We have previously reported the isolation of ftf1 (Fopta1a) and ftf2 (Fopta1b), two genes coding for highly homologous transcription factors differentially involved in pathogenicity in F. oxysporum f. sp. phaseoli (Kendrick & Snyder). Both transcription factors contain a Zn(II)-Cys6 binuclear cluster DNA-binding motif and a fungal transcription factor domain. The structural region of both genes share a 80-85% of homology at the nucleotide level; this homology falls to a 70% in the promoter region. The ftf1 gene is present only in highly virulent strains and show a dramatic peak of expression 24 to 48 h after infection of common bean plants (Phaseolus vulgaris L.). On the contrary, ftf2 is present in all tested strains (pathogenic and non-pathogenic) and shows a very low level of expression in vivo and in vitro.

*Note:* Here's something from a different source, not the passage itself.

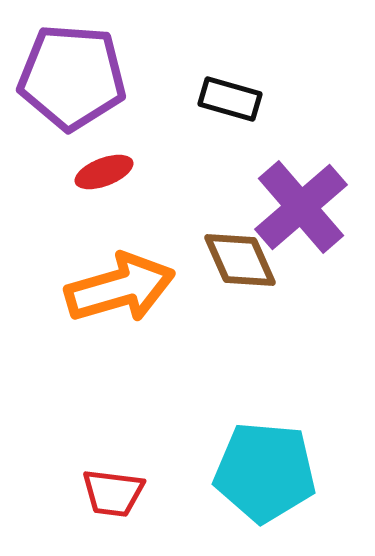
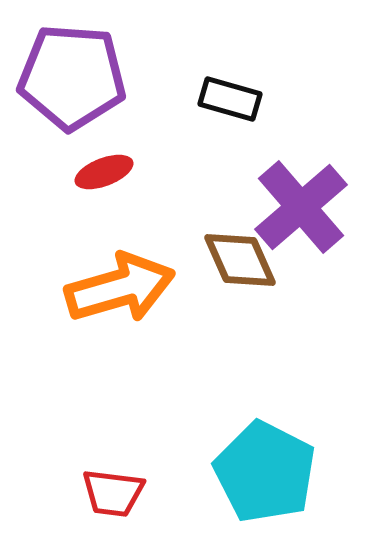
cyan pentagon: rotated 22 degrees clockwise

We have detected up to four copies of ftf1 in highly virulent strains, while ftf2 is a single copy gene in all the strains tested. Genomic architecture is also different in both genes. Some of the copies of ftf1 show some restriction fragment length polymorphisms, but all of them are closely linked to the only copies of transposon marsu detected in F. oxysporum f.sp. phaseoli. The single copy of ftf2 is located downstream of an homologue of bimB3, a gene involved in coupling DNA replication with mitosis in Aspergillus nidulans.
2005

abstract No: 

260

Full conference title: 

23rd Fungal Genetics Conference
    • Fungal Genetics Conference 23rd (2002)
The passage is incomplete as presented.